Work instruction:
Return all the entries below exactly, except for the images they hold.

§

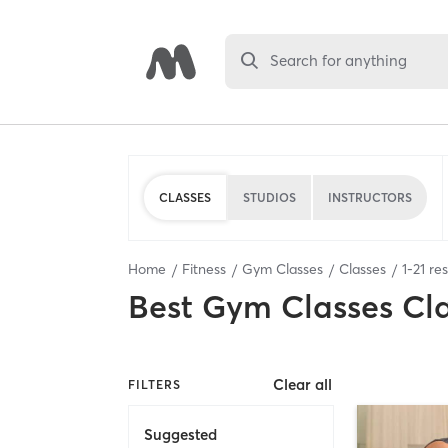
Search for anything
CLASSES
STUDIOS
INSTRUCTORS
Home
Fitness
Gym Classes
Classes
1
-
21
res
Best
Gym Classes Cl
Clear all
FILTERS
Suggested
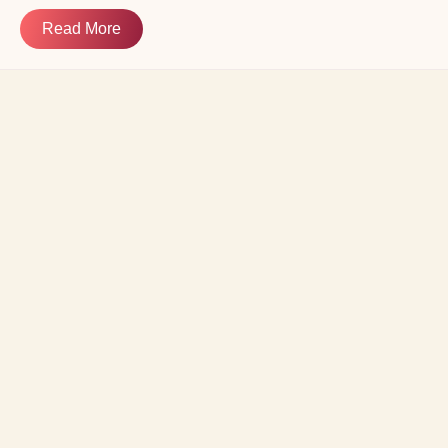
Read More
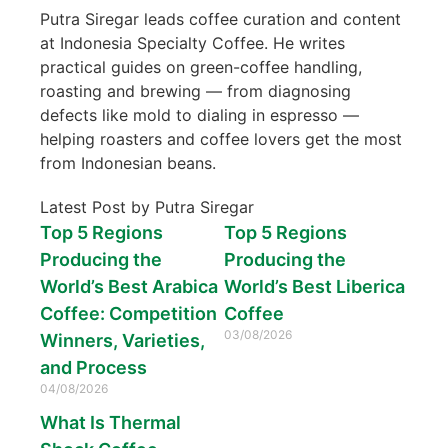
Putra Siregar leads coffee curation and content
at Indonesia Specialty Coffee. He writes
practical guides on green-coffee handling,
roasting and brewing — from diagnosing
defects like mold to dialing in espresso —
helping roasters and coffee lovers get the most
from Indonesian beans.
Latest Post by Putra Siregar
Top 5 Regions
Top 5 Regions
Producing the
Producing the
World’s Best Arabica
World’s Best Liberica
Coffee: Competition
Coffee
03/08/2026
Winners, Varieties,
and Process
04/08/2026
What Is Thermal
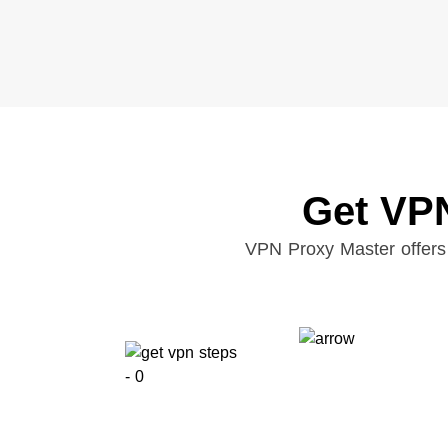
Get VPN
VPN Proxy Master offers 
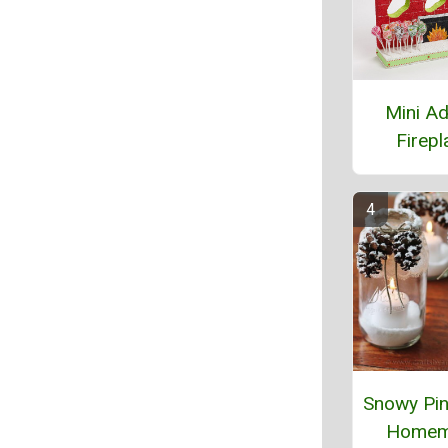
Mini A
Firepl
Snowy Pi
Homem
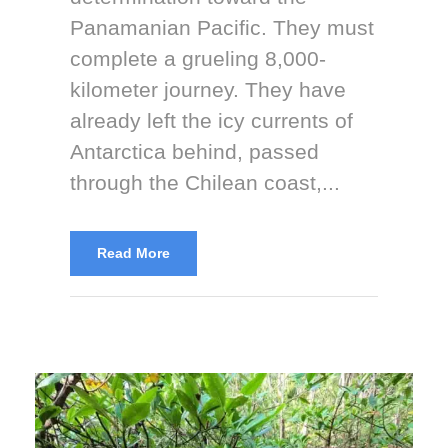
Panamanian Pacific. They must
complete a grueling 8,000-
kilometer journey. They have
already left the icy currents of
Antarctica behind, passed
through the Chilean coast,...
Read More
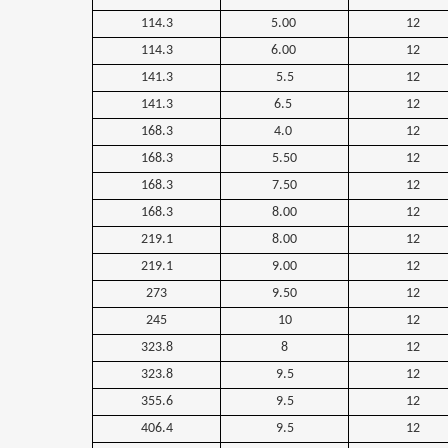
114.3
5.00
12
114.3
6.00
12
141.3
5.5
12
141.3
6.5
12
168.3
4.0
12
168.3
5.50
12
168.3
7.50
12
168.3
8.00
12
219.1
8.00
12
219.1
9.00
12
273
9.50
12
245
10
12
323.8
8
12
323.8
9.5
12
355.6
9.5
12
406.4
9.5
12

§

Task response:
Search for anything
CLASSES
STUDIOS
INSTRUCTORS
Home
Fitness
Gym Classes
Classes
1
-
21
res
Best
Gym Classes Cl
Clear all
FILTERS
Suggested
Read More
Putra Siregar leads coffee curation and content
at Indonesia Specialty Coffee. He writes
practical guides on green-coffee handling,
roasting and brewing — from diagnosing
defects like mold to dialing in espresso —
helping roasters and coffee lovers get the most
from Indonesian beans.
Latest Post by Putra Siregar
Top 5 Regions
Top 5 Regions
Producing the
Producing the
World’s Best Arabica
World’s Best Liberica
Coffee: Competition
Coffee
03/08/2026
Winners, Varieties,
and Process
04/08/2026
What Is Thermal
Get VPN
VPN Proxy Master offers 
Mini A
Firepl
Snowy Pi
Homem
Panamanian Pacific. They must
complete a grueling 8,000-
kilometer journey. They have
already left the icy currents of
Antarctica behind, passed
through the Chilean coast,...
Read More
114.3
5.00
12
114.3
6.00
12
141.3
5.5
12
141.3
6.5
12
168.3
4.0
12
168.3
5.50
12
168.3
7.50
12
168.3
8.00
12
219.1
8.00
12
219.1
9.00
12
273
9.50
12
245
10
12
323.8
8
12
323.8
9.5
12
355.6
9.5
12
406.4
9.5
12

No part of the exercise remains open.